| TASK DATA |
==============================
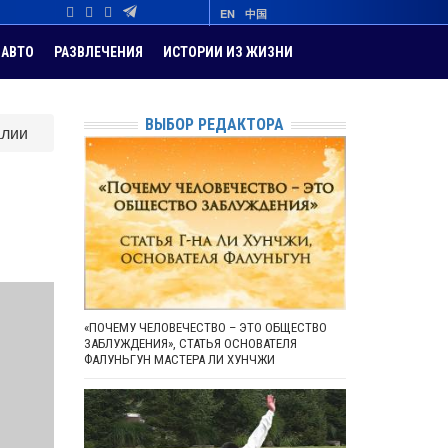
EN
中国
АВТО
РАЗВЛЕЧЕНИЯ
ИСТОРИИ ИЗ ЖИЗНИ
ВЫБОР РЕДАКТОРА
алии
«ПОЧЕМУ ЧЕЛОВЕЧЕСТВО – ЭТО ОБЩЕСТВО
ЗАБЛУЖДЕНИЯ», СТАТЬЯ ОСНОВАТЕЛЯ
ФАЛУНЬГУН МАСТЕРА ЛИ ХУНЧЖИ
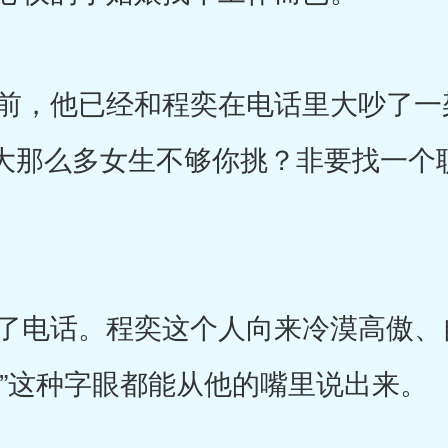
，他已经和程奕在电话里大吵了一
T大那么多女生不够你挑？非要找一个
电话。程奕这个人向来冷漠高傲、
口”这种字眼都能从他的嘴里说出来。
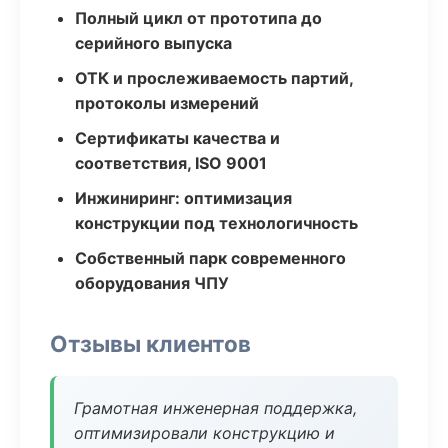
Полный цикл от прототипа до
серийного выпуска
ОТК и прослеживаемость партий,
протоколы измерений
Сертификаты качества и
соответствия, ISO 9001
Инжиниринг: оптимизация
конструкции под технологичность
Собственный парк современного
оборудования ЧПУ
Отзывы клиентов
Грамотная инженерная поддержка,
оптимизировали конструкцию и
==============================
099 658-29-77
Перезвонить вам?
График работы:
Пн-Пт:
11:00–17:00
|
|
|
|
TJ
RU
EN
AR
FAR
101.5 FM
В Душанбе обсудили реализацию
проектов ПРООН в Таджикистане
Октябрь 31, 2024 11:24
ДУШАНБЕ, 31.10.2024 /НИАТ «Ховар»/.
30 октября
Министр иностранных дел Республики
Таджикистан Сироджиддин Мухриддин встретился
==============================
Please make an exact copy of the lines above from the line with "Собственный парк современного" through the line with "оптимизировали конструкцию и", both ends included.

| EXPECTED ANSWER |
Собственный парк современного
оборудования ЧПУ
Отзывы клиентов
Грамотная инженерная поддержка,
оптимизировали конструкцию и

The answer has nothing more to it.